Simple question... I hope. I am replacing an S2, single tuner Tivo with a S2, dual tuner model. I had previously added a 2nd HDD to the first Tivo, would like to move this extra HDD to dual tuner model to expand capacity. 

Anything special I need to think about or do? Can I just plug it in, and go? I've used MFSTools, etc. before (not very often), and can reflash the drives if needed. Any comments on how I can best proceed? 

Thanks.


----------



## lessd (Jan 23, 2005)

pkretz said:


> Simple question... I hope. I am replacing an S2, single tuner Tivo with a S2, dual tuner model. I had previously added a 2nd HDD to the first Tivo, would like to move this extra HDD to dual tuner model to expand capacity.
> 
> Anything special I need to think about or do? Can I just plug it in, and go? I've used MFSTools, etc. before (not very often), and can reflash the drives if needed. Any comments on how I can best proceed?
> 
> Thanks.


No room for the 2nd drive in that S2 but with the cost of HD now so low why have two drives anyways?


----------



## JamieP (Aug 3, 2004)

lessd said:


> No room for the 2nd drive in that S2 ...?

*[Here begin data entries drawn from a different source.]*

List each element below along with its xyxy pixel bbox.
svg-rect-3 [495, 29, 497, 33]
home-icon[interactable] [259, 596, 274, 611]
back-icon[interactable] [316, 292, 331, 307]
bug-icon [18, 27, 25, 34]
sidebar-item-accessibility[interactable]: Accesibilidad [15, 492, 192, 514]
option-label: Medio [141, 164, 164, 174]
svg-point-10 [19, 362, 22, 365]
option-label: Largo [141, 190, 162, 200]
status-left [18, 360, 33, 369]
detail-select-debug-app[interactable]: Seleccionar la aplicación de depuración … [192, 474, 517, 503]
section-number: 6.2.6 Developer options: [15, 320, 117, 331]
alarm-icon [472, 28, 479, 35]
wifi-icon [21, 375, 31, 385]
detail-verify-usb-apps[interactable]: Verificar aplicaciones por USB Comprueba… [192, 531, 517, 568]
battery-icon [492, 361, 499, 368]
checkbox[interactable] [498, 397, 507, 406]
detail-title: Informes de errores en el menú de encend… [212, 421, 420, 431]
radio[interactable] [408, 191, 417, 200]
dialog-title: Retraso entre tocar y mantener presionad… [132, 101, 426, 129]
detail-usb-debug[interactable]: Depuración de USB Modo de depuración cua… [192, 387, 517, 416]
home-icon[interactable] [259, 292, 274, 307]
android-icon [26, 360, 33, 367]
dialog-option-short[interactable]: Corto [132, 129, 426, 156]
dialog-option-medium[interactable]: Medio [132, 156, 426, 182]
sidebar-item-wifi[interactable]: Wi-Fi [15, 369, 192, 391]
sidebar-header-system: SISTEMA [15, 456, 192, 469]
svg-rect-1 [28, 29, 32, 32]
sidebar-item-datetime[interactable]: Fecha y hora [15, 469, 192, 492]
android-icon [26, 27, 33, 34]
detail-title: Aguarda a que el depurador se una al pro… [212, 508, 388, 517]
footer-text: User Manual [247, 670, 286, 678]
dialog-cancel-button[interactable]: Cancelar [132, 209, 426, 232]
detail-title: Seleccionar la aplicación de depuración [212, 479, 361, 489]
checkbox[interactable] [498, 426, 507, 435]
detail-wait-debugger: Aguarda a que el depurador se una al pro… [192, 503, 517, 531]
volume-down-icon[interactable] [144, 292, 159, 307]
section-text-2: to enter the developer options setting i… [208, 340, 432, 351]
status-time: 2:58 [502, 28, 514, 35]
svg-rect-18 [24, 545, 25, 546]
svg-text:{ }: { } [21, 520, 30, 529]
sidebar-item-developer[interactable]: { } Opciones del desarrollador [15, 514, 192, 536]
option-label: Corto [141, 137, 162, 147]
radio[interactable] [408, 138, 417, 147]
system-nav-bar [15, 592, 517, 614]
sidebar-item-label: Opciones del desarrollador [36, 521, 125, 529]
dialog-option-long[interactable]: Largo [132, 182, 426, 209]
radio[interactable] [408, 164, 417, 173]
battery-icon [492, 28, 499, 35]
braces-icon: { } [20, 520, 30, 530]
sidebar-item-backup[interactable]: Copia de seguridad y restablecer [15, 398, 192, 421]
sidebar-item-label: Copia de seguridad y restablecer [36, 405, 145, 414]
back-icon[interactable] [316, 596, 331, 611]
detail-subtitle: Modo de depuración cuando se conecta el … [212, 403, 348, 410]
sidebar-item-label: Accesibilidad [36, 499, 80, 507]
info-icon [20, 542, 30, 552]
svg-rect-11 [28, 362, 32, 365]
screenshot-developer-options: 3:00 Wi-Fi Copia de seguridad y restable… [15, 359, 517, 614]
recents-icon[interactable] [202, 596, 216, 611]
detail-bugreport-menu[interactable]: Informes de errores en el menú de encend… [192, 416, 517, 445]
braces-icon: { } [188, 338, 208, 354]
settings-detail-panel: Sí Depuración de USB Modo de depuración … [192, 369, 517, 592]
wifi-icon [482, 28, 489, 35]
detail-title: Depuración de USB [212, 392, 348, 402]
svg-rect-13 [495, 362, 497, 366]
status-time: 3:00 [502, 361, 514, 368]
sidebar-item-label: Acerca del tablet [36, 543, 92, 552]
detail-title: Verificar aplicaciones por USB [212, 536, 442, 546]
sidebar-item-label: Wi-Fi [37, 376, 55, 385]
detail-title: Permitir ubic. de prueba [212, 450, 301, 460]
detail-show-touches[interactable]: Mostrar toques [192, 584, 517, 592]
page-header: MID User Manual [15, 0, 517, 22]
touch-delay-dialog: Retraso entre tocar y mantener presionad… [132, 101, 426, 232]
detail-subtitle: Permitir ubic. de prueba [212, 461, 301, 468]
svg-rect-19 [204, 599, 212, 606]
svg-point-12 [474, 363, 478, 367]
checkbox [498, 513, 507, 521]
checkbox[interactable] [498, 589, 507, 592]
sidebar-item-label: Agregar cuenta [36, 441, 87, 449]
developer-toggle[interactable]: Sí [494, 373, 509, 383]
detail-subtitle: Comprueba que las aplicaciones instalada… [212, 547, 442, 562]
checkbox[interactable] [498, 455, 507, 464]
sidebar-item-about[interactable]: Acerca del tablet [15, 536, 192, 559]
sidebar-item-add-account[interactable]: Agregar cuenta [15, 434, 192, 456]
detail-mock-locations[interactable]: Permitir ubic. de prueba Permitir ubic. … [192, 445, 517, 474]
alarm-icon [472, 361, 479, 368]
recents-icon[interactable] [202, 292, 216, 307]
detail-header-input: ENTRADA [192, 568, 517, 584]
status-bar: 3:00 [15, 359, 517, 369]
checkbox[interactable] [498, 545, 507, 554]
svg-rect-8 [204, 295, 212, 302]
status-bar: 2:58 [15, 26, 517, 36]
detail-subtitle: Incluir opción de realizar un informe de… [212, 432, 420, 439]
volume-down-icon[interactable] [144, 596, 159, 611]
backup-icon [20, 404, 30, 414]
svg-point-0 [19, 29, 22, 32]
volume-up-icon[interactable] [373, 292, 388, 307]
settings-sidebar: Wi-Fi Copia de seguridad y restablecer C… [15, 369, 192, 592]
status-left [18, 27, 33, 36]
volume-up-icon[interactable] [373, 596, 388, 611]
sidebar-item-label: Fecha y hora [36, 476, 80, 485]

 Really? Weaknees sells a dual drive bracket for that model: link. I've been running mine with 2 drives for many years.


----------



## mr.unnatural (Feb 2, 2006)

Likewise. The only models that can't accommodate two internal drives are the Tivo HD/S3 and the models with internal DVD drives.


----------



## lessd (Jan 23, 2005)

JamieP said:


> Really? Weaknees sells a dual drive bracket for that model: link. I've been running mine with 2 drives for many years.


You are correct,,when they first came out this bracket was not available and i have replaced my unit with the TiVo-HD years ago, but i still think a single drive is the way to go at today prices.


----------